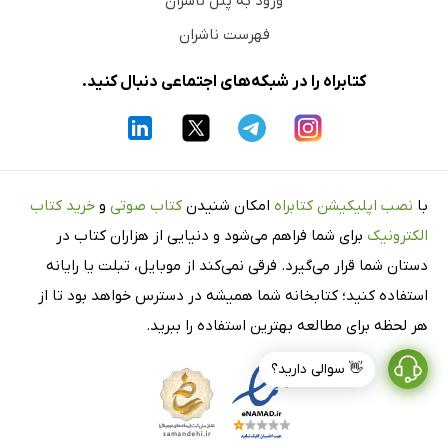
ورود به پنل ناشران
فهرست ناشران
کتابراه را در شبکه‌های اجتماعی دنبال کنید.
با
نصب اپلیکیشن کتابراه
امکان شنیدن
کتاب صوتی
و
خرید کتاب
الکترونیک
برای شما فراهم می‌شود و دنیایی از هزاران کتاب در
دستان شما قرار می‌گیرد. فرقی نمی‌کند از موبایل، تبلت یا رایانه
استفاده کنید؛ کتابخانه شما همیشه در دسترس خواهد بود تا از
هر لحظه برای مطالعه بهترین استفاده را ببرید.
👋 سوالی دارید؟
────────────────────────────────────────
» YOUR OBJECTIVE: Look through the data above. Find each line with the string "کنید" and copy it.

» SOLUTION TO THIS EXERCISE:
کتابراه را در شبکه‌های اجتماعی دنبال کنید.
استفاده کنید؛ کتابخانه شما همیشه در دسترس خواهد بود تا از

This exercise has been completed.